- EXERCISE AIM:
Report back every line below that carries the word "ディスパッチ".
---------- ENTRIES SUPPLIED ----------
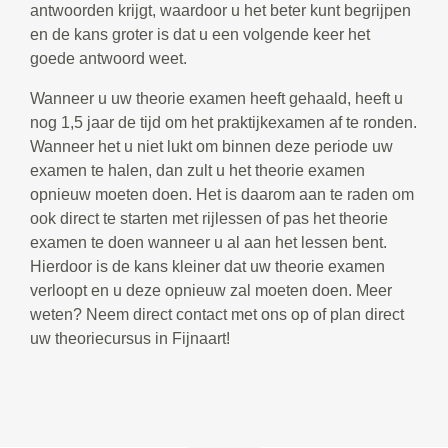
antwoorden krijgt, waardoor u het beter kunt begrijpen
en de kans groter is dat u een volgende keer het
goede antwoord weet.
Wanneer u uw theorie examen heeft gehaald, heeft u
nog 1,5 jaar de tijd om het praktijkexamen af te ronden.
Wanneer het u niet lukt om binnen deze periode uw
examen te halen, dan zult u het theorie examen
opnieuw moeten doen. Het is daarom aan te raden om
ook direct te starten met rijlessen of pas het theorie
examen te doen wanneer u al aan het lessen bent.
Hierdoor is de kans kleiner dat uw theorie examen
verloopt en u deze opnieuw zal moeten doen. Meer
weten? Neem direct contact met ons op of plan direct
uw theoriecursus in Fijnaart!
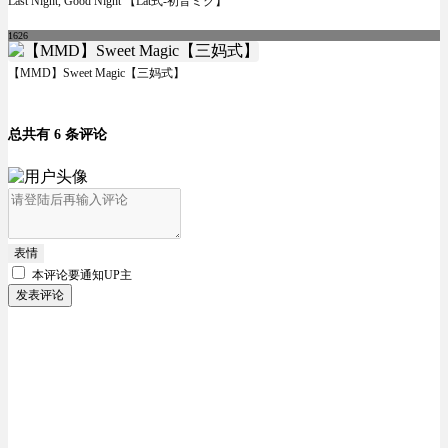
Last Night, Good Night 【Lat式-初音ミク】
1626
【MMD】Sweet Magic【三妈式】
总共有 6 条评论
表情
本评论要
通知UP主
发表评论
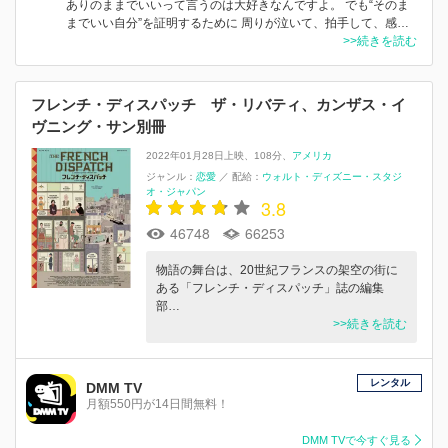
ありのままでいいって言うのは大好きなんですよ。 でも“そのま
までいい自分”を証明するために 周りが泣いて、拍手して、感…
>>続きを読む
フレンチ・ディスパッチ ザ・リバティ、カンザス・イ
ヴニング・サン別冊
2022年01月28日上映
108分
アメリカ
ジャンル：
恋愛
／
配給：
ウォルト・ディズニー・スタジ
オ・ジャパン
3.8
46748
66253
物語の舞台は、20世紀フランスの架空の街に
ある「フレンチ・ディスパッチ」誌の編集
部…
>>続きを読む
レンタル
DMM TV
月額550円が14日間無料！
DMM TVで今すぐ見る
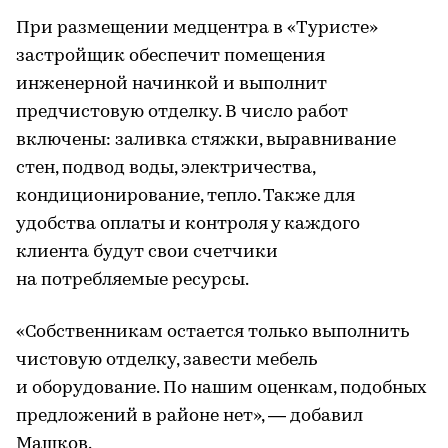
При размещении медцентра в «Туристе»
застройщик обеспечит помещения
инженерной начинкой и выполнит
предчистовую отделку. В число работ
включены: заливка стяжки, выравнивание
стен, подвод воды, электричества,
кондиционирование, тепло. Также для
удобства оплаты и контроля у каждого
клиента будут свои счетчики
на потребляемые ресурсы.
«Собственникам остается только выполнить
чистовую отделку, завести мебель
и оборудование. По нашим оценкам, подобных
предложений в районе нет», — добавил
Машков.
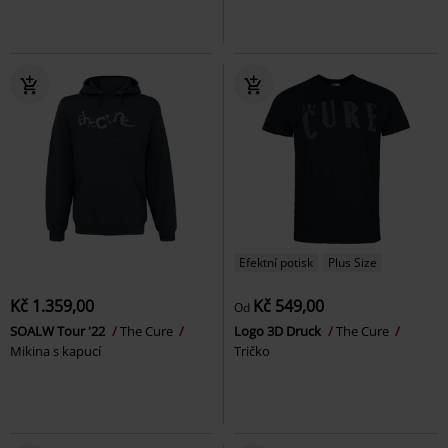
Efektní potisk
Plus Size
Kč 1.359,00
Kč 549,00
Od
SOALW Tour '22
The Cure
Logo 3D Druck
The Cure
Mikina s kapucí
Tričko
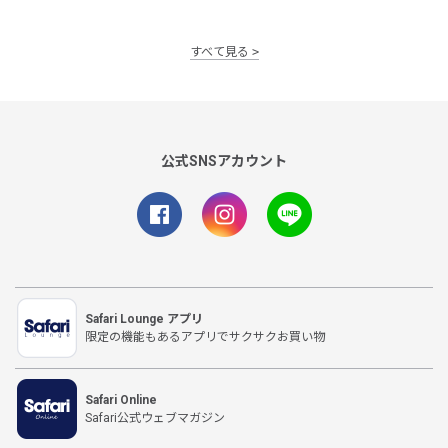
すべて見る
公式SNSアカウント
Safari Lounge アプリ
限定の機能もあるアプリでサクサクお買い物
Safari Online
Safari公式ウェブマガジン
----------
- ANSWER TO THIS EXERCISE:
フレンチ・ディスパッチ ザ・リバティ、カンザス・イ
ある「フレンチ・ディスパッチ」誌の編集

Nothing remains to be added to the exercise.